In an article called “The Science of Making Decisions” in the Tech & Science section of a 2011 issue of Newsweek, author Sharon Begley asked her readers to “imagine the most mind-numbing choice in which the possibilities almost paralyzed you.” Perhaps all of us can respond with the struggle of a choice that needed to be made but we felt overwhelmed by the necessity of a choice alongside the possible consequences of making the wrong choice.
The Newsweek article introduced Angelika Dimoka, director of the Center for Neural Decision Making, Fox School of Business, Temple University. Based on her research, Dimoka suspects that a more complicated phenomenon is at work. To confirm that, she studied activity that overtaxed people’s decision-making ability. Dimoka’s research confirmed that a brain overtaxed was prone to support critical errors and bad choices.

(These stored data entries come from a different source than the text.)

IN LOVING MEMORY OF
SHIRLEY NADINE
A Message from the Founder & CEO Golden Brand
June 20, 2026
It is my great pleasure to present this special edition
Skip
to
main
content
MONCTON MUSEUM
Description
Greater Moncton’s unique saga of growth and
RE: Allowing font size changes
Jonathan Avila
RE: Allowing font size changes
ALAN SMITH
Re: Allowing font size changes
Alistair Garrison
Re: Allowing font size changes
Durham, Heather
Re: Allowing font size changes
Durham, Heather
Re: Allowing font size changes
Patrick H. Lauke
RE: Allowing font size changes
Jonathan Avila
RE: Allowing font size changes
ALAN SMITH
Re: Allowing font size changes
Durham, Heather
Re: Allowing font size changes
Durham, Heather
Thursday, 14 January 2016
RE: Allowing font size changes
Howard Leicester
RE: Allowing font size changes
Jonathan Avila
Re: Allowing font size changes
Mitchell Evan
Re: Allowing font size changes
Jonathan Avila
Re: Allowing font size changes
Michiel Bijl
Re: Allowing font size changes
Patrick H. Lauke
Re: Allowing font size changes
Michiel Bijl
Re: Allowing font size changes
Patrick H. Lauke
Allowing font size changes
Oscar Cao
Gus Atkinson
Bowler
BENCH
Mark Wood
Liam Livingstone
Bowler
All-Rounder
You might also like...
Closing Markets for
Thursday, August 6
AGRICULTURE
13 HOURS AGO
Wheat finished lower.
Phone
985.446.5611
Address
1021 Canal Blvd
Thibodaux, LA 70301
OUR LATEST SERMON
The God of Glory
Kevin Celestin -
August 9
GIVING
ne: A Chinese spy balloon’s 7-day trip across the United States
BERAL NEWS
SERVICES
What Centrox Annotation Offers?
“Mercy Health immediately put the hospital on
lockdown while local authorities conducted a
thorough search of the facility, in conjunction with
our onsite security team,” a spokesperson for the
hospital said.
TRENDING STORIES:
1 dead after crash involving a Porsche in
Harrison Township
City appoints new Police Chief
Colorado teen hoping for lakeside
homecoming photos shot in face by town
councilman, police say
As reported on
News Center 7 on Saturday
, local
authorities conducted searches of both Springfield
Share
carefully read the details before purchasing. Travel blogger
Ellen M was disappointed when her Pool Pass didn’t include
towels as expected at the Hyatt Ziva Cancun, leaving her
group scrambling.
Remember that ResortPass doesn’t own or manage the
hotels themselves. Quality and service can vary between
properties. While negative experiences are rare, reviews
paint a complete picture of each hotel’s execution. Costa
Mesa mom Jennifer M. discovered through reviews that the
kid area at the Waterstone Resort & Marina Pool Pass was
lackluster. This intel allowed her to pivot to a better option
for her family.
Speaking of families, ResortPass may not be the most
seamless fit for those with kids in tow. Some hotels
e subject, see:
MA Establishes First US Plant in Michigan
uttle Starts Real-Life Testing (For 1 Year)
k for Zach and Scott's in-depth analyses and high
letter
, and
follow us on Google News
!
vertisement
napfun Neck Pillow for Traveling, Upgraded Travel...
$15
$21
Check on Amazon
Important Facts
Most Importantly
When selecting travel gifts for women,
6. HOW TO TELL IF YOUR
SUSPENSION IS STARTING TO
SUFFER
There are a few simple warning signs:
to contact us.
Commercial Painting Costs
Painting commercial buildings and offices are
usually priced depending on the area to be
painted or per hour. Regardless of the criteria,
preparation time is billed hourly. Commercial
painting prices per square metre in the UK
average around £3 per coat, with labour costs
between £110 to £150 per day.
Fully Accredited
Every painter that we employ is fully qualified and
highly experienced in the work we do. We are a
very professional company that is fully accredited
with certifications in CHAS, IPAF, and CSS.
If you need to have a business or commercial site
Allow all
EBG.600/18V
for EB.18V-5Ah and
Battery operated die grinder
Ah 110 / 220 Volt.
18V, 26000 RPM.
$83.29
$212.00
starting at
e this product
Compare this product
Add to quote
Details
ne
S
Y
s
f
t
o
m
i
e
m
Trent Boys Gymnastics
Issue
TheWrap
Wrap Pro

That’s probably not a surprise.
For earlier generations, the process of making well-informed decisions involved visiting the library and conversation with those “in-the-know.” Now we have Facebook, Twitter, smart phones with apps, you name it. The deluge of facts and opinions never stops. That can be to good advantage but it can more often lead to a catastrophic failure to decide. And we all know that the failure to decide is to decide.
What can we glean from Dimoka’s research as a church?
First, we must freely admit that, although we are in touch with the Almighty, we are prone to all the vexations of the human family. We fully understand that the decisions we make can determine our presence as a witness of our faith to the world around us.
How can we protect ourselves from having our decisions warped by excess information? Dimoka would suggest that we organize ourselves as sufficers, not maximizers.
Sufficers are able to say, “enough.” Sufficers understand that there could be more to learn but they’ve garnered enough possible answers to set priorities and, as we say, “get on with it.” Excellent choices can turn on only a few criteria. Perhaps in the interest of expediency we need to “give those a whirl” rather than attempt to exhaust every possibility.
Maximizers never stop surfing, devouring information, attempting to find the very last word, and so, struggle to make a decision and move on.